During a meeting in his office to plan the fiftieth-birthday celebration of the Yiddish working-class poet Morris Rosenfeld, whose work frequently appeared in the
Forward,
the stomach pains that had plagued Cahan intermittently for years became acute. He informed his comrades that he would have to forgo chairing the celebration. Shortly thereafter he was rushed from a specialist’s office to Presbyterian Hospital on Madison Avenue and there operated on for a duodenal ulcer. All of this took place in March 1913; the announcement of his release from the hospital appeared in the
Forward
of April 1. The four parts of his “Autobiography of an American Jew,” subtitled “The Rise of David Levinsky,” began appearing monthly in
McClure’s Magazine
that same April.
In the chapter of his autobiography titled “The Base
(Fundament,
in Yiddish) of the Rise of David Levinsky,” he specifically tied together the memory of the strike, the operation, and the origin of
David Levinsky.
2
He recalled that a few months before he had been approached by an editor of
McClure’s
with the proposal that he write a couple of short pieces for the magazine (presumably on the subject of Jewish successes in American businesses, following similar pieces on other immigrant groups). Cahan replied that “he was very busy with the Forward,” but that “stirring around in his thoughts was the idea for a series in English in which the central figure would remain the same—a certain type of Jewish immigrant and how he became rich in America, what type of person he is, how he came to his occupation, how he worked his way up, what kind of life he lives outside his business, and so on.” The editor enthusiastically commissioned two sketches. When Cahan gave him the first one, some time before he entered the hospital, the editors at
McClure’s
were so pleased they asked for a third and fourth. Cahan discussed illustrations for the second number with the artist in his hospital room, but the third part was written during a few weeks of convalescence in Lakewood, New Jersey; the final episode was done back in New York City.
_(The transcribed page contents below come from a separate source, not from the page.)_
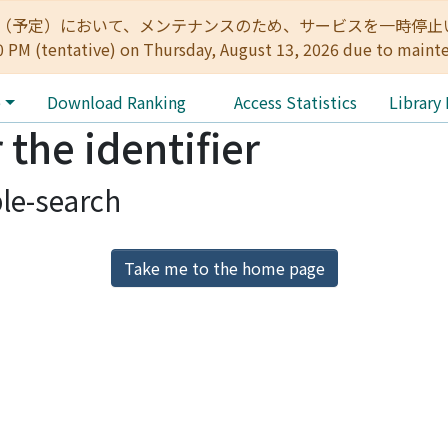
:00（予定）において、メンテナンスのため、サービスを一時停止いたします。 
0 PM (tentative) on Thursday, August 13, 2026 due to maint
e
Download Ranking
Access Statistics
Library
 the identifier
le-search
Take me to the home page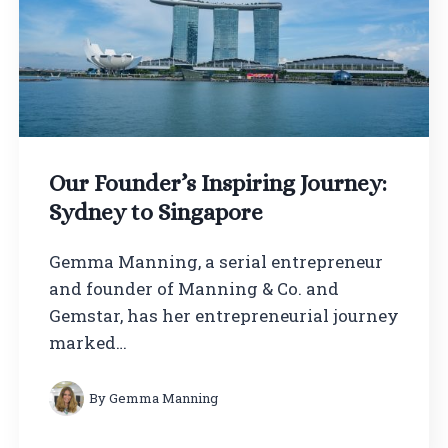
Our Founder’s Inspiring Journey:
Sydney to Singapore
Gemma Manning, a serial entrepreneur
and founder of Manning & Co. and
Gemstar, has her entrepreneurial journey
marked…
By
Gemma Manning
The final two pieces chronicle Levinsky’s rise to success (the earlier deal with his miserable childhood in Europe and difficult beginnings in New York), and his subsequent failures in love, and his loneliness. “Such is the tragedy of my success,” he laments at the end. One senses a certain exuberance and satisfaction in all this, as Cahan passes moral judgment on his wealthy garment manufacturer. The two pieces were composed while Cahan was experiencing a sense of rebirth—free of pain for the first time in years and feeling, he says, fifteen years younger after his successful operation.